Baterias que poluem, menor autonomia e preços mais altos não impediram o mundo de se encantar com os carros elétricos... ainda
Por  Marcelo López
info_outline

Importante: os comentários e opiniões contidos neste texto são responsabilidade do autor e não necessariamente refletem a opinião do InfoMoney ou de seus controladores

Carros elétricos são o futuro”. Já ouvimos essa frase várias vezes e resolvi escrever esse artigo, não para contestar a frase, mas para mostrar os desafios na implementação dessa visão, como um convite à reflexão.

O primeiro mito que devemos atacar é o de que veículos elétricos (EV) não poluem. Poderíamos discorrer sobre a poluição atribuível ao veículo no processo de produção da bateria, afinal os elementos que a constituem têm que ser minerados. Mas vamos pular essa parte e ir diretamente para o final, a fase de descarte. Uma bateria de carro elétrico pesa, em média, 250kg.

Agora, imagine milhões delas contendo elementos altamente poluentes sendo descartados após o final da sua vida útil que é de, em média, 10 anos. Onde acharíamos espaço suficiente e adequado para descartá-las? Como as técnicas de reaproveitamento dos materiais contidos nelas ainda não estão desenvolvidas, resta a dúvida: aonde irão parar essas baterias usadas?

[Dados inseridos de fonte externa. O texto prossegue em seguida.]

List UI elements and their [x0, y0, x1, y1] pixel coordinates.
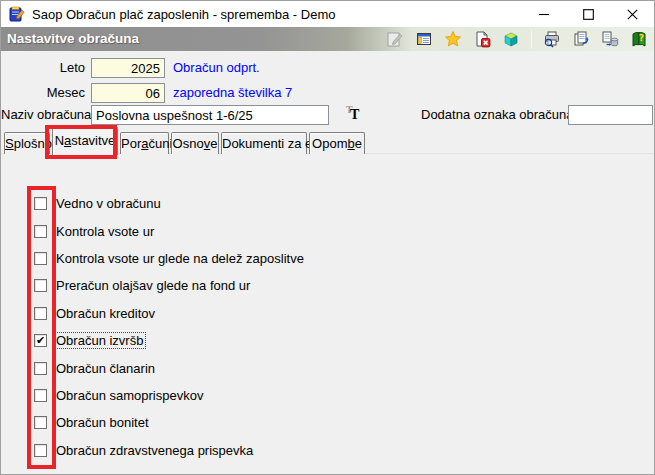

Outro aspecto importante é que, se a fonte de energia que usamos para recarregar as baterias for poluente, ou seja, se a eletricidade for gerada a partir da queima de petróleo, gás ou carvão (de longe a maior fonte de energia mundial), a poluição causada pelos carros elétricos será muito maior do que a pelos movidos a diesel ou gasolina. A imagem abaixo, que uso nas apresentações que faço sobre energia nuclear, nos mostra um retrato do pensamento atual em contraste com a realidade.

Outro ponto importante é a meia-verdade que diz que o transporte é o maior emissor de CO2 do mundo. E isso é inegável, afinal a maior parte dos combustíveis fósseis são usados para esse fim. Contudo, quanto disso é realmente gerado primariamente por automóveis?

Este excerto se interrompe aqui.